Keeping to a submission timeline requires setting realistic, achievable goals along the way. A higher number of chemicals identified in a risk assessment increases the chances of finding chemical(s) of concern. Planning extra time for risk mitigation efforts is the best way to alleviate stress, avoid a time crunch and ensure the program keeps to its schedule.

Step 3: Understand the extent of additional testing

Depending on the chemical(s) of concern, there are numerous risk mitigation strategies that can be implemented. Working with an experienced partner in addressing risks identified in a TRA will help build a successful submission path.

The harsh conditions used in exhaustive extractions—in addition to the AET—often contribute to equivocal findings, so one method of mitigating risk is to conduct a simulated-use extraction.
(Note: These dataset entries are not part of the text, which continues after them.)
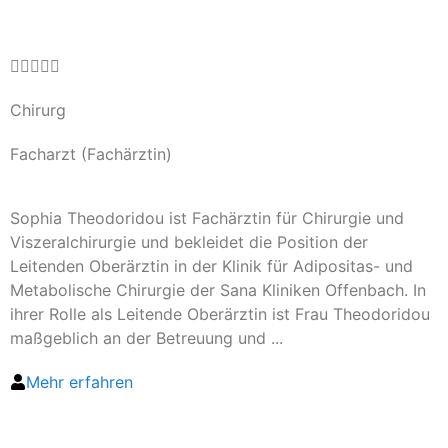





Chirurg
Facharzt (Fachärztin)
Sophia Theodoridou ist Fachärztin für Chirurgie und
Viszeralchirurgie und bekleidet die Position der
Leitenden Oberärztin in der Klinik für Adipositas- und
Metabolische Chirurgie der Sana Kliniken Offenbach. In
ihrer Rolle als Leitende Oberärztin ist Frau Theodoridou
maßgeblich an der Betreuung und ...
Mehr erfahren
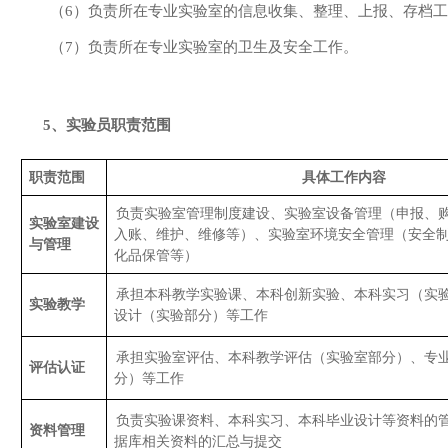
（
6
）负责所在专业实验室的信息收集、整理、上报、存档工
（
7
）负责所在专业实验室的卫生及安全工作。
5
、实验员职责范围
职责范围
具体工作内容
负责实验室管理制度建设、实验室设备管理（申报、
实验室建设
入账、维护、维修等）、实验室环境安全管理（安全
与管理
化品保管等）
承担本科教学实验课、本科创新实验、本科实习（实
实验教学
设计（实验部分）等工作
承担实验室评估、本科教学评估（实验室部分）、专
评估认证
分）等工作
负责实验课资料、本科实习、本科毕业设计等资料的
资料管理
据库相关资料的汇总与提交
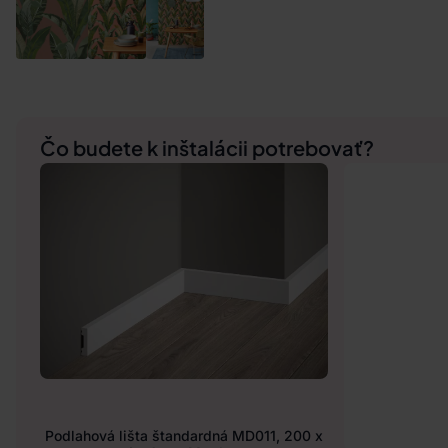
Čo budete k inštalácii potrebovať?
Podlahová lišta štandardná MD011, 200 x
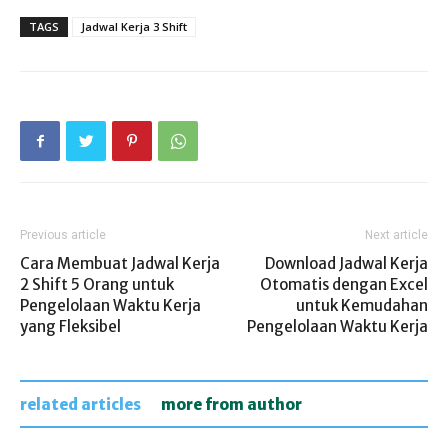
TAGS
Jadwal Kerja 3 Shift
Previous article
Next article
Cara Membuat Jadwal Kerja
Download Jadwal Kerja
2 Shift 5 Orang untuk
Otomatis dengan Excel
Pengelolaan Waktu Kerja
untuk Kemudahan
yang Fleksibel
Pengelolaan Waktu Kerja
related articles
more from author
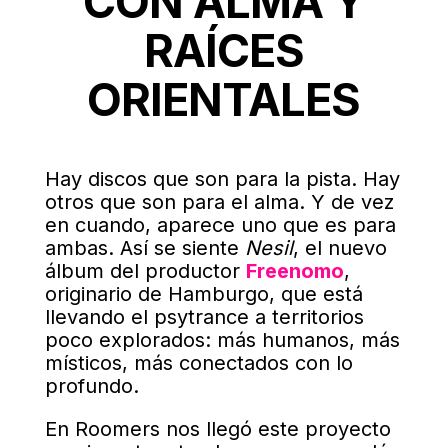
CON ALMA Y
RAÍCES
ORIENTALES
Hay discos que son para la pista. Hay
otros que son para el alma. Y de vez
en cuando, aparece uno que es para
ambas. Así se siente
Nesil
, el nuevo
álbum del productor
Freenomo
,
originario de Hamburgo, que está
llevando el psytrance a territorios
poco explorados: más humanos, más
místicos, más conectados con lo
profundo.
En Roomers nos llegó este proyecto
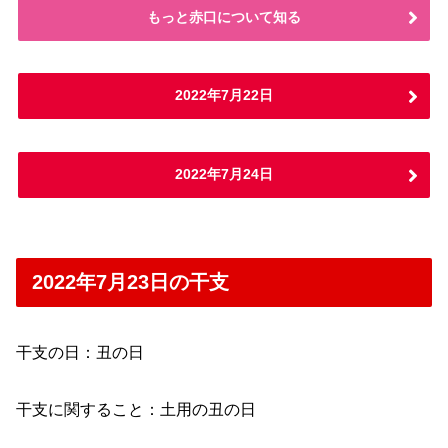
もっと赤口について知る
2022年7月22日
2022年7月24日
2022年7月23日の干支
干支の日：丑の日
干支に関すること：土用の丑の日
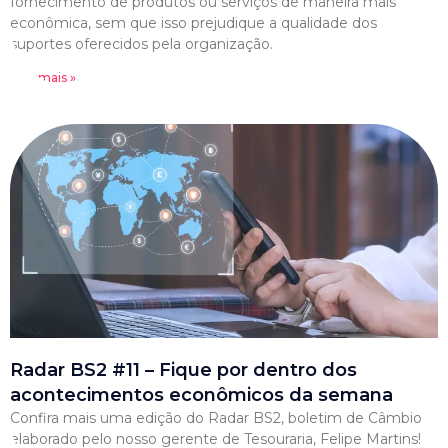
fornecimento de produtos ou serviços de maneira mais
econômica, sem que isso prejudique a qualidade dos
suportes oferecidos pela organização.
Leia mais »
Radar BS2 #11 – Fique por dentro dos
acontecimentos econômicos da semana
Confira mais uma edição do Radar BS2, boletim de Câmbio
elaborado pelo nosso gerente de Tesouraria, Felipe Martins!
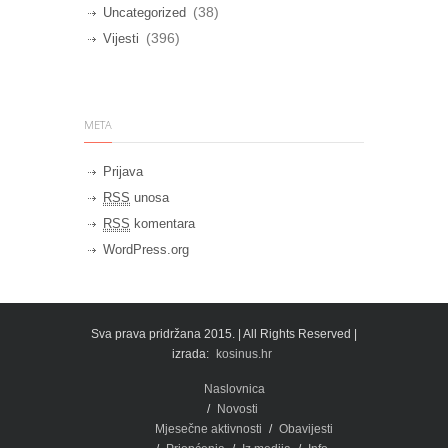
(38)
Uncategorized
(396)
Vijesti
META
Prijava
RSS
unosa
RSS
komentara
WordPress.org
Sva prava pridržana 2015. | All Rights Reserved |
izrada:
kosinus.hr
Naslovnica
Novosti
Mjesečne aktivnosti
Obavijesti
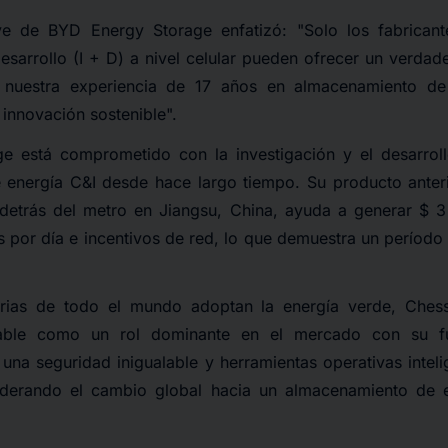
e de BYD Energy Storage enfatizó: "Solo los fabrican
desarrollo (I + D) a nivel celular pueden ofrecer un verdade
a nuestra experiencia de 17 años en almacenamiento de
innovación sostenible".
e está comprometido con la investigación y el desarrol
energía C&I desde hace largo tiempo. Su producto anter
 detrás del metro en Jiangsu, China, ayuda a generar $ 3
s por día e incentivos de red, lo que demuestra un períod
strias de todo el mundo adoptan la energía verde, Ches
able como un rol dominante en el mercado con su fue
 una seguridad inigualable y herramientas operativas intel
iderando el cambio global hacia un almacenamiento de e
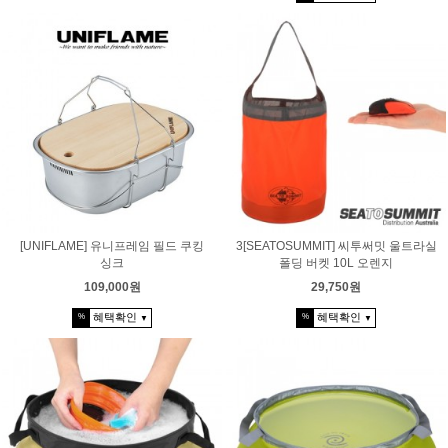
[UNIFLAME] 유니프레임 필드 쿠킹
3[SEATOSUMMIT] 씨투써밋 울트라실
싱크
폴딩 버켓 10L 오렌지
109,000원
29,750원
혜택확인
혜택확인
%
%
▼
▼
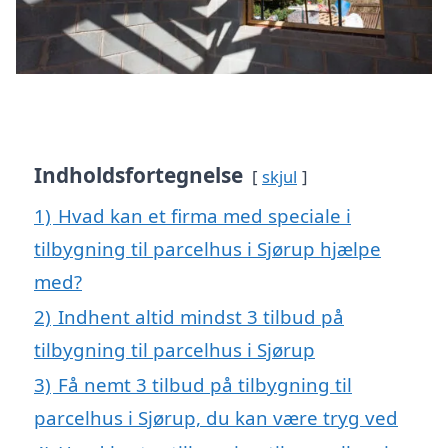
Indholdsfortegnelse
skjul
1)
Hvad kan et firma med speciale i
tilbygning til parcelhus i Sjørup hjælpe
med?
2)
Indhent altid mindst 3 tilbud på
tilbygning til parcelhus i Sjørup
3)
Få nemt 3 tilbud på tilbygning til
parcelhus i Sjørup, du kan være tryg ved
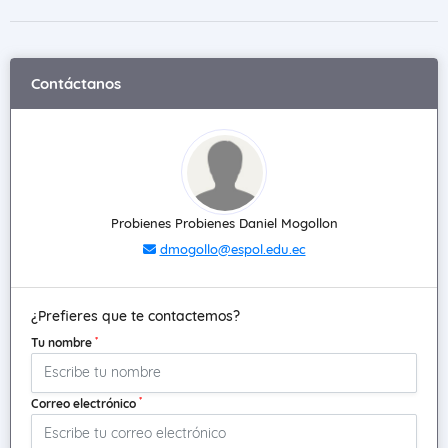
Contáctanos
Probienes Probienes Daniel Mogollon
dmogollo@espol.edu.ec
¿Prefieres que te contactemos?
*
Tu nombre
*
Correo electrónico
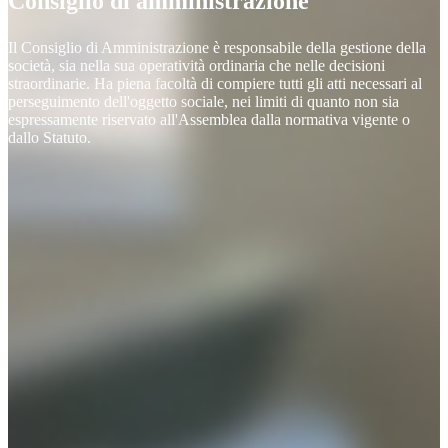
Consiglio di amministrazione
Il Consiglio di Amministrazione è responsabile della gestione della
società, sia nella sua operatività ordinaria che nelle decisioni
straordinarie. Ha piena facoltà di compiere tutti gli atti necessari al
perseguimento dell'oggetto sociale, nei limiti di quanto non sia
espressamente riservato all'Assemblea dalla normativa vigente o
dallo Statuto.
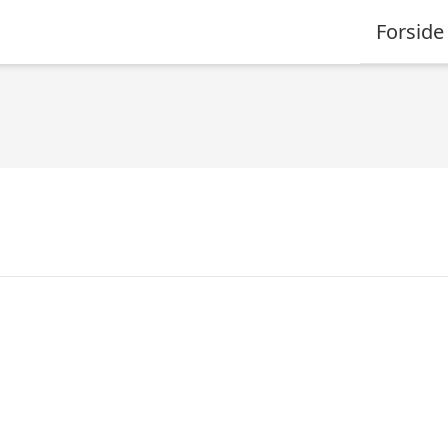
Forside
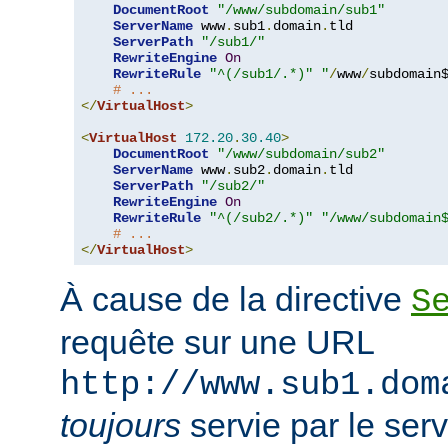
DocumentRoot
"/www/subdomain/sub1"
ServerName
 www
.
sub1
.
domain
.
tld

ServerPath
"/sub1/"
RewriteEngine
On
RewriteRule
"^(/sub1/.*)"
"
/
www
/
subdomain$
# ...
</
VirtualHost
>
<
VirtualHost
172.20
.
30.40
>
DocumentRoot
"/www/subdomain/sub2"
ServerName
 www
.
sub2
.
domain
.
tld

ServerPath
"/sub2/"
RewriteEngine
On
RewriteRule
"^(/sub2/.*)"
"/www/subdomain
# ...
</
VirtualHost
>
À cause de la directive
S
requête sur une URL
http://www.sub1.dom
toujours
servie par le ser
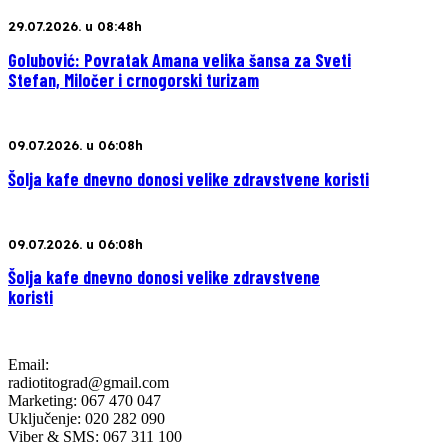
29.07.2026. u 08:48h
Golubović: Povratak Amana velika šansa za Sveti
Stefan, Miločer i crnogorski turizam
09.07.2026. u 06:08h
Šolja kafe dnevno donosi velike zdravstvene koristi
09.07.2026. u 06:08h
Šolja kafe dnevno donosi velike zdravstvene
koristi
Email:
radiotitograd@gmail.com
Marketing: 067 470 047
Uključenje: 020 282 090
Viber & SMS: 067 311 100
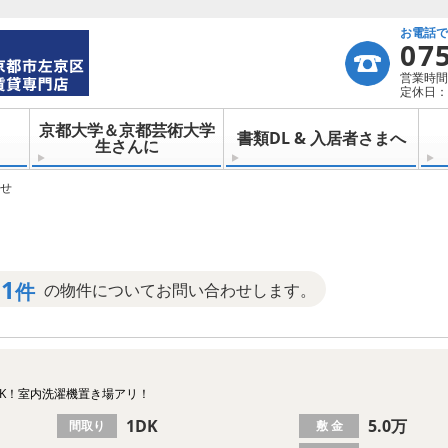
お電話
07
営業時間：
定休日：
京都大学＆京都芸術大学
書類DL & 入居者さまへ
生さんに
せ
1
件
の物件についてお問い合わせします。
K！室内洗濯機置き場アリ！
1DK
5.0万
間取り
敷 金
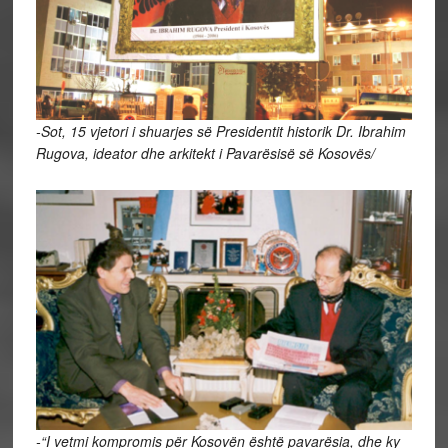
-Sot, 15 vjetori i shuarjes së Presidentit historik Dr. Ibrahim
Rugova, ideator dhe arkitekt i Pavarësisë së Kosovës/
-“I vetmi kompromis për Kosovën është pavarësia, dhe ky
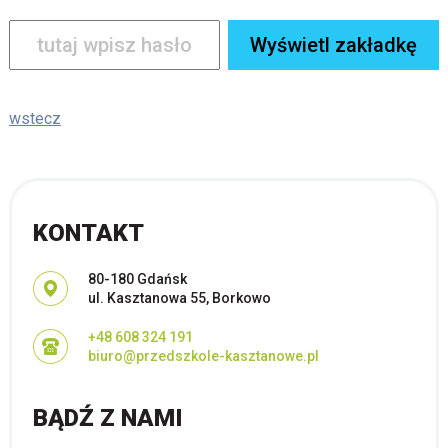
wstecz
KONTAKT
Adres pocztowy:
80-180 Gdańsk
ul. Kasztanowa 55, Borkowo
+48 608 324 191
biuro@przedszkole-kasztanowe.pl
BĄDŹ Z NAMI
This testing measures the types and amounts of substances expected to be released during clinical use. Conducting simulated-use studies provides chemical information under more physiologically relevant conditions (i.e., human body temperature, saline solutions instead of strong solvents, release kinetics, etc.). These conditions demonstrate more realistic patient exposure to evaluate toxicological risk.

Targeted analysis is a practical option when there is a relatively small number of chemicals of concern and the chemicals’ MOS is at or close to a value of 1. In targeted analysis, chemists will compare the specific chemicals of interest against a standard to precisely quantify those chemicals.

Biocompatibility testing may be another successful risk mitigation option. For example, for absorbable materials, it is important to understand the biological safety of materials as they degrade and absorb in vivo.

Step 4: Stay abreast of the regulatory landscape

Partnering with chemists and toxicologists who have experience navigating the sometimes-ambiguous regulatory environment is crucial for regulatory success. Regulatory expectations are growing as standards evolve, but everyone’s goal is to assess patient risk better and deliver the safest products to market. Experienced technical partners usually have existing relationships with regulators to help manufacturers stay on top of new developments.

During pre-submission meetings, regulators give manufacturers early guidance and feedback on their devices. The meetings can be used to set expectations and provide relevant regulatory updates. They are also helpful in identifying missing information before submission. It is strongly encouraged that every manufacturer schedules a pre-submission meeting with the FDA to support a successful submission. Plus, laboratory partners may be included in pre-submission meetings to serve as expert counsel.

What If Risk Mitigation Fails to Address Equivocal Results?

Sometimes even the best risk mitigation strategies aren’t enough. Investing a multitude of resources into a product with toxicological concerns is frustrating. It may be possible to target specific chemical(s) of concern and eliminate the piece of the device or part of the process where the chemical(s) are introduced, but this option may not always work. If it doesn’t, there are two additional steps manufacturers can take.

First, consider changes in labeling, including instructions for use, technical description, intended purpose and proper medical device use. Imagine a device is evaluated for use in children and adults, but the toxicological risk assessment results show it’s acceptable only for adults. This becomes a manufacturer’s decision to move forward with a labeling change or proceed with additional risk control steps.

The other option manufacturers have when risk mitigation fails to address equivocal results is the least desirable and can be painstaking—redesigning or retooling a device. If chemists cannot identify certain compounds at or above the AET or toxicologists find unknown materials or constituents above the threshold of toxicological concern (TTC), going back to the drawing board may be a manufacturer’s last hope.

The Bottom Line

Equivocal results are going to happen. The evolving regulatory environment and exhaustive extraction requirements have made that the new reality. Risk mitigation strategies can address equivocal results if manufacturers plan for the unexpected and collaborate with experienced laboratory partners.